# Hauntfog.com



## robp790 (Jan 8, 2008)

Has anyone used any of this fog?

Their website advertises 4/1gal jugs for 67$ and 18$ shipping approx.

You might be able to get it scented.


----------



## HauntCast (Jul 25, 2008)

I would go with Froggies.


----------



## The Bloodshed Brothers (Jan 25, 2009)

agreed


----------



## HallowEve (Apr 13, 2009)

We use to have a commerical haunt and we had many foggers die on us while using froggys fog. Unless you are using a fogger with a high wattage heater I would not recommend using froggys, you can not use their fog in a lower wattage fog machine (like the ones you buy at walmart, party stores, pretty much ones that cost $40 or below) as it will clog and destroy them.
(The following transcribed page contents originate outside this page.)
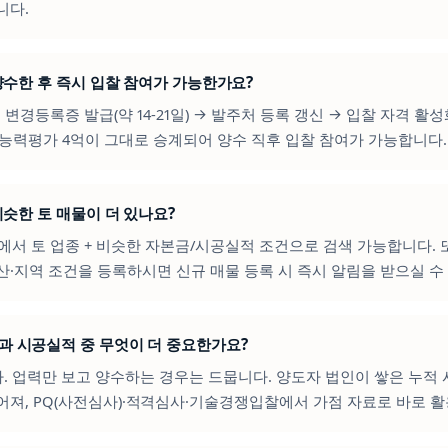
니다.
을 양수한 후 즉시 입찰 참여가 가능한가요?
청 변경등록증 발급(약 14-21일) → 발주처 등록 갱신 → 입찰 자격 활
공능력평가 4억이 그대로 승계되어 양수 직후 입찰 참여가 가능합니다.
 비슷한 토 매물이 더 있나요?
에서 토 업종 + 비슷한 자본금/시공실적 조건으로 검색 가능합니다.
산·지역 조건을 등록하시면 신규 매물 등록 시 즉시 알림을 받으실 수
력과 시공실적 중 무엇이 더 중요한가요?
다. 업력만 보고 양수하는 경우는 드뭅니다. 양도자 법인이 쌓은 누적
어져, PQ(사전심사)·적격심사·기술경쟁입찰에서 가점 자료로 바로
We talked to the people at the Haunt Fog (made by Grignard) booth at Midwest Haunters Convention, they told us you can use their fog formulas in any fog machine without any problems or clogging. I like the guys at froggys but the fact they didn't tell us about their fog not working in all types of fog machines really made me mad! Everyone has to make their own decision on who they want to buy fog from. We have not used haunt fog yet but based on our experience we will be buying our fog juice from haunt fog in the future.
If you have any liquid misting or spraying out of the front nozzel or pooled in the front of your fogger on what ever you have it sitting on, that is called "wet fog" and it means that your fog machine does not have a high enough wattage heater to properly heat up the type and/or brand of fog juice and turn it into fog. This will make your foggers clog up and die! No matter what type or brand of juice you are using this will be a warning sign you need to watch for.


----------



## robp790 (Jan 8, 2008)

*Nice to know.*

I have never heard of this issue before. I just bought a gallon of Froggies swamp juice.
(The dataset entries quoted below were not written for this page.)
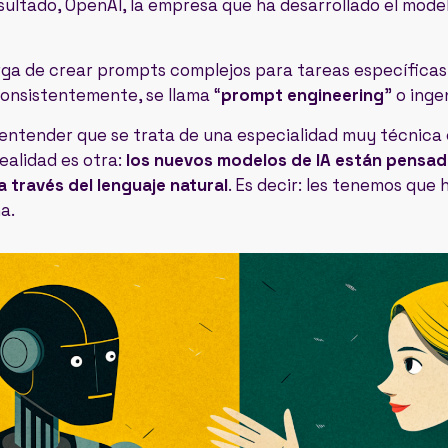
sultado, OpenAI, la empresa que ha desarrollado el mode
arga de crear prompts complejos para tareas específicas
onsistentemente, se llama “
prompt engineering
” o inge
entender que se trata de una especialidad muy técnica e
realidad es otra:
los nuevos modelos de IA están pensad
 través del lenguaje natural
. Es decir: les tenemos que 
a.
I just got this flyer from Hauntfog yesterday and I was considering them for the future.


----------



## gmacted (Jan 18, 2006)

Check out coolstuffcheap. They sell 4 gallons of VEI fog juice for $59 plus shipping. I've used this fog juice for years and wouldn't use anything else in my fogger. It's high quality fog juice.


----------



## Psyc0 Walrus (Sep 1, 2009)

hmm welllll i just use the fog that my fog machine says is recommended for it lol. I use "Spirit Fog Juice" the only place that i've ever seen it is at http://www.spirithalloween.com/


----------



## charlie (Jul 9, 2007)

If you're serious about fog, go with Rosco. You get what you pay for and this is far and away the most dense, longest lasting fog I've ever seen.

Cedar Fair amusement parks use Rosco for their haunts.


----------



## Psyc0 Walrus (Sep 1, 2009)

charlie said:


> If you're serious about fog, go with Rosco. You get what you pay for and this is far and away the most dense, longest lasting fog I've ever seen.
> 
> Cedar Fair amusement parks use Rosco for their haunts.


idk i use spirit fog and it lasts pretty long as long as there is no wind.. the only complaint i have is it smells terrible! maybe this year ill look for scented fog XD


----------



## Haverghastasylum (Jan 10, 2008)

I have used spirit the past 5 years. Up untill last year it was great, long lasting and thick. I must have got a bad batch last year because as soon as the smoke exited the machine it was gone. I guess I'll give it another chance this year.


----------